Both Soe Lin Myat and Nang Mo previously worked for the tech giant Garena and have been able to apply leading technology to Kyarlay, while maintaining an approach tailored to the Myanmar market. Their stores are open seven days a week and double as fulfilment centres, making Kyarlay the only company able to provide safe and efficient delivery within just a few hours.
Kyarlay has also created a strong community among young Myanmar parents, including with their app and website which include videos and content from Myanmar’s leading paediatricians and obstetricians. By creating a community around their business, Kyarlay is able to continuously learn more about their customers. It’s due to this community that Kyarlay recently started to develop their own branded products for the Myanmar market – meaning they’re able to offer quality items for a lower price to their customers.
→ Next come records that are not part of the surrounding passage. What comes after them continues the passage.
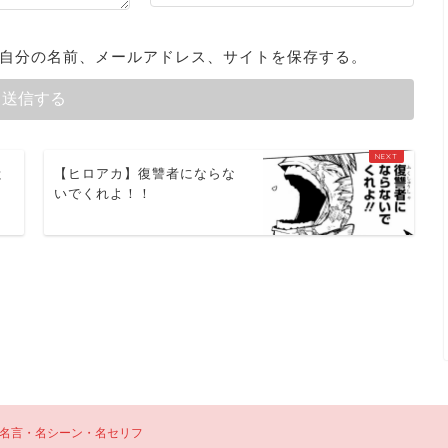
自分の名前、メールアドレス、サイトを保存する。
嗤
【ヒロアカ】復讐者にならな
いでくれよ！！
名言・名シーン・名セリフ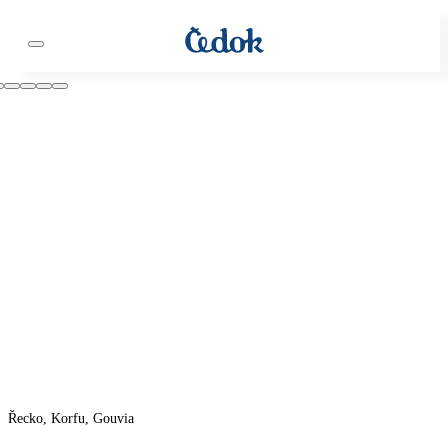
Řecko, Korfu, Gouvia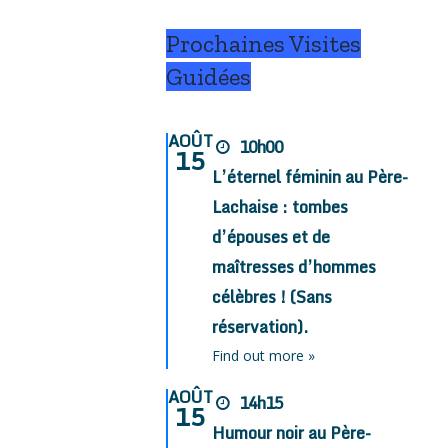
Prochaines Visites
Guidées
AOÛT
10h00
15
L’éternel féminin au Père-
Lachaise : tombes
d’épouses et de
maîtresses d’hommes
célèbres ! (Sans
réservation).
Find out more »
AOÛT
14h15
15
Humour noir au Père-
EME Director, Hitoshi Ikeya said, “We’ve been watching Kyarlay for a while and we’re so pleased we’re able to support them, especially during this volatile time when others might shy away from new investments. Soe Lin Myat and Nang Mo have proven their ability to develop a leading business and EME is thrilled to join them in their journey. We’ll be helping to bring new and exciting products to market, but right now we’ll be helping to ensure that Kyarlay has everything it needs to help parents stay home and stay healthy.”
Kyarlay marks EME’s eighth investment in Myanmar since launching in October 2018. EME is a VC based in Myanmar and providing significant post-investment support to its portfolio companies to help them scale. EME is backed by private investors as well as the Dutch Good Growth Fund and seeks to contribute to Myanmar’s sustainable economic development by supporting great entrepreneurs who can change markets and deliver true value to consumers and businesses alike.
**Q&A with Nang Mo, Co-founder of Kyarlay**
Why did you start this business?
As a parent you always need certain items, diapers for instance, and you often forget them. In Yangon, forgetting something as simple as milk powder can easily mean a one hour round trip back to the store. We experienced this frustration and saw that we had the skills to address it. We realised that there was a large market of parents just like us and that this market was growing. We each applied our core skills and started Kyarlay, adding the app and 4-hours delivery late last year.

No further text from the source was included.